はなれじま広報部では、離島における広報やECサイト運用の事例を元に、離島のこれからを紐解いていきます。今回は、いえしまコンシェルジュとして移住促進に取り組む中西 和也さんと、一棟貸し宿泊施設「ハレテラス」の運営を担う麻田 景太さんにインタビューを行いました。#03では、お二人が移住したことによって周囲にもたらした影響や、今後の展望についてお伺いしています。

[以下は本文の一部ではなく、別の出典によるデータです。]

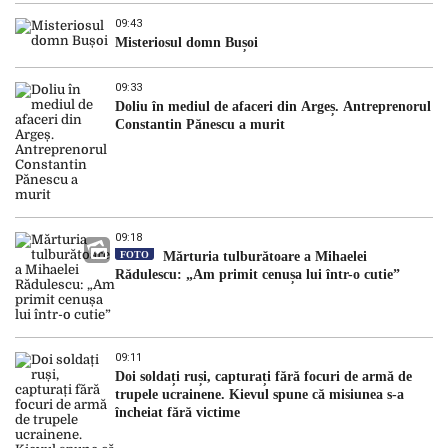
09:43
Misteriosul domn Bușoi
09:33
Doliu în mediul de afaceri din Argeș. Antreprenorul
Constantin Pănescu a murit
09:18
FOTO
Mărturia tulburătoare a Mihaelei
Rădulescu: „Am primit cenușa lui într-o cutie”
09:11
Doi soldați ruși, capturați fără focuri de armă de
trupele ucrainene. Kievul spune că misiunea s-a
încheiat fără victime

>>#1「島のおもしろさを「よそもの目線」で見つめる」はこちら
>>#2「移住者を増やすためのSNS施策と宿泊施設の運営」はこちら


▼いえしまコンシェルジュ 中西 和也氏(写真左)
大阪府出身。大学卒業後、土木系の企業やシンクタンクで勤務。家島の魅力にとりつかれ、2011年に移住する。以来、観光ガイドやカフェ「スコット」の運営、空き家対策など家島振興のために幅広く取り組みを続ける。2022年には一棟貸し宿泊施設「ハレテラス」を開業。

▼いえしまコンシェルジュ 麻田 景太氏(写真右)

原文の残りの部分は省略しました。